(Entries taken from a collection)
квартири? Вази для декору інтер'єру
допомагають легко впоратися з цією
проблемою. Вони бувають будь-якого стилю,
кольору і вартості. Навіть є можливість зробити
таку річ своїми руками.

__PROBLEM STATEMENT__.
Only an exact copy of the entries above will do.

__YOUR RESPONSE__.
квартири? Вази для декору інтер'єру
допомагають легко впоратися з цією
проблемою. Вони бувають будь-якого стилю,
кольору і вартості. Навіть є можливість зробити
таку річ своїми руками.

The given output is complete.